Re: [ISSUE-62] A clean proposal with sh:Scope from Tom Johnson on 2015-06-06 (public-data-shapes-wg@w3.org from June 2015)

From: Tom Johnson <johnson.tom@gmail.com>
Date: Sat, 6 Jun 2015 11:53:14 -0700
To: Holger Knublauch <holger@topquadrant.com>
Cc: RDF Data Shapes Working Group <public-data-shapes-wg@w3.org>, Corey A Harper <corey.harper@nyu.edu>
Message-ID: <CAJeHiNH39NsUNm3ChV_8khwGWagimmYU4mA37Yxr3YQrnWaYNg@mail.gmail.com>
On Thu, Jun 4, 2015 at 3:34 PM, Holger Knublauch <holger@topquadrant.com>
wrote:

>  On 6/5/2015 3:57, Tom Johnson wrote:
>
> Hi Holger (and all),
>
>  I'm a librarian with the Digital Public Library of America, a sometimes
> participant of Karen Coyle's Dublin Core Application Profiles group, and a
> likely SHACL implementer for `ruby-rdf` [1].  I've been lurking this list
> for a while, and now seems as good a time as any to jump in.
>
>  This looks really good to me, and resolves a lot of my concerns about
> the approaches discussed previously.  A couple of comments are inline.
>
>  On Wed, Jun 3, 2015 at 4:16 PM, Holger Knublauch <holger@topquadrant.com>
> wrote:
>
>> I thought more about the issue of generic scopes and filters and have
>> come up with a variation of Peter's design. Assuming we define
>>
>> - Scope: takes a graph as input and produces bindings for the focus node
>> (?this)
>>
>>     Graph -> focus nodes
>>
>> - Constraint: that takes a focus node as input and produces (violation)
>> results:
>>
>>     focus nodes -> results
>>
>
>  I think "Constraint" has to be defined in terms of `Graph, FocusNodes ->
> Results`, yes?  The scope selects the focus nodes from Graph, but the
> question answered by a constraint validation is whether the triples in
> Graph (as opposed to the triples in the universe) fulfill the constraint.
> Am I correct that this is the intent?
>
>
> Yes, the validation in general receives a dataset with a default graph as
> a parameter, and this is implicit in all these operations.

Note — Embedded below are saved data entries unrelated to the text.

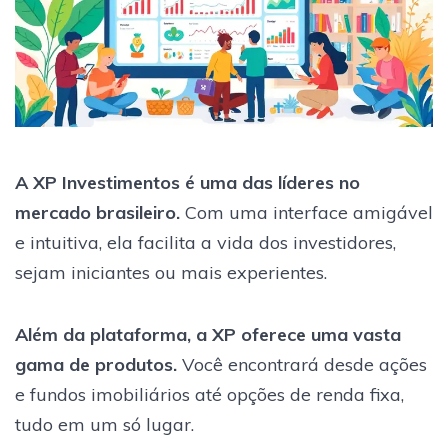
A XP Investimentos é uma das líderes no
mercado brasileiro.
Com uma interface amigável
e intuitiva, ela facilita a vida dos investidores,
sejam iniciantes ou mais experientes.
Além da plataforma, a XP oferece uma vasta
gama de produtos.
Você encontrará desde ações
e fundos imobiliários até opções de renda fixa,
tudo em um só lugar.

There is another
> parameter which is the shapes graph (which may or may not be the same as
> the default graph).
>
>
Perfect, that's clarifying.

>
>  I'm interested in the question of how Graph can be selected; sometimes
> when we have discussed "Scope" in the Dublin Core group, this is what we
> mean.  The language is starting to clarify for me now, and I guess my
> questions here are:
>
>     - In a SPARQL context, can we understand Graph to be the union graph
> of all the graphs included in the dataset (i.e. G0 U G1 U ... GN)?
>
>
> Not necessarily. In some datasets, the default graph is in fact the union
> of all graphs, but we cannot rely on this fact. The default graph may be
> disjoint from all other graphs. If someone wants to execute SHACL over a
> union graph, then this needs to be prepared outside of the language, e.g.
> with a virtual union graph such as Jena's MultiUnion which then becomes the
> default graph.
>
>
Sorry, I think I wasn't very clear.  A lot of the literature on Datasets
defines them in terms of { G0, { { n1, G1}, ...{nn, Gn} } }, with G0 as the
default, nx as graph names, and G1 through Gn as the other graphs. So I was
indeed asking about the "MultiUnion" style graph, including the triples of
both the default and the named graphs.  I think I'm starting to get a
clearer picture of what you have in mind, though.

The algorithm is roughly:
  - a `validation` function that accepts an arbitrary graph (or a Dataset?
are filters and constraints that reference graph names in scope for SHACL?)
and a constraints graph (optionally, since the constraints may be extracted
from the other); and iterating over each shape calls:
    - a `scoping` function that accepts the graph to validate and a shape
sub-graph, outputting focus nodes.
  - then, iterating over each focus node and constraint, calls:
    - a `constraint` function that accepts a constraint sub-graph, a focus
node, and the original Graph, and outputs violations.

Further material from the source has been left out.